クラウン逃げて配当2(ディ)バイダ 「競馬巴投げ!第172回」1万円馬券勝負
小林慎一郎助手の宝塚表彰台が嬉しかった
[番外写真1]宝塚記念の表彰後、笑顔の小林慎一郎調教助手 【写真:乗峯栄一】
「ぼくな、払戻所という所もいっぺん見てみたい」
[番外写真2]少年時代の小林慎一郎助手 【写真:乗峯栄一】
コバシンは当時中2、既に翌年の競馬学校受験を決めていた。もし競馬学校に入れば競馬を一般席から見ることは多分一生ない。といって、調教助手の父親がスタンドに連れていくことも出来ない。
「うちの子、一度競馬場スタンドに連れていってくれないか」と頼まれた。簡単なことだ。

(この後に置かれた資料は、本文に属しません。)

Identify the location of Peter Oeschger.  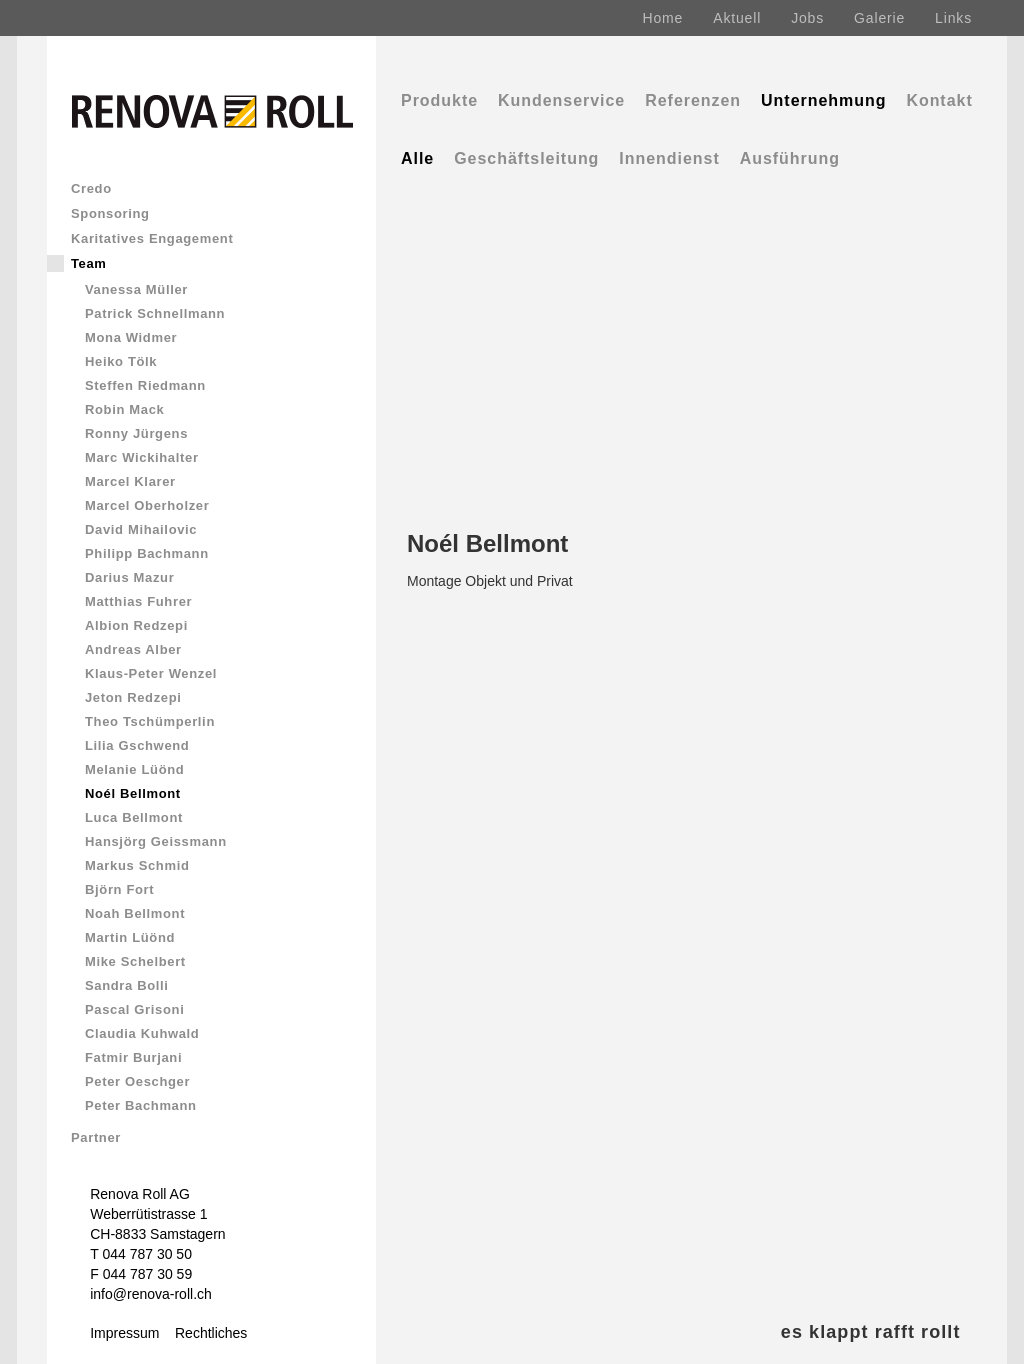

簡単だがしかし、微妙な神経戦も起きた。
コバシンは田原成貴の大ファンだ(小林家にも田原成貴はときどき訪れていた)。
「田原さんの騎乗姿を見てみたい」というのがコバシンが競馬場スタンドに来る最大の眼目である。「乗峯おじちゃんの馬券買う姿を見てみたい」ではない。ここに最大の齟齬があった。
桜花賞日の混雑した阪神で5Rあたりから一緒に行動する。500万レースでも当然ながらぼくはマークカードのあちこちを塗りたくる。中2のコバシンは頬杖ついてそれを見て「けっこう買うんやね」と言う。
え?「わあ、おじちゃんはなあ、歩く“競馬エンゲル係数破壊機”って言われてるんや!」などと意味不明の喚きを発しながら窓口に走る。
パドックに一緒にいると、目の前の馬を見て「飛節の湾曲角度が深すぎる」とか「頭絡からハミへのバインディングが甘い」とか、「きみはナニ中学生や!」とツッコみたくなる呟きを小声で言う。コバシンは厩舎にもよく行っていたし、数年間トレセン乗馬スクールにも通っていた。
でも10Rあたりでは子供らしい表情も出す。
こっちの顔を見上げて「ぼくな、払戻所という所もいっぺん見てみたい」と言う。
問題はここだ。確かに5Rから10Rまで一度も払戻所には行ってない。しかし「払戻所という施設を見たい」という純粋見学意図に取れなくもない。でも今どきの中学生がそんなに純真か?「おっさん、たまには払戻所にも行ったらどうや!」とケンカ売ってるのかもしれない。疑心暗鬼がむくむく沸き上がる。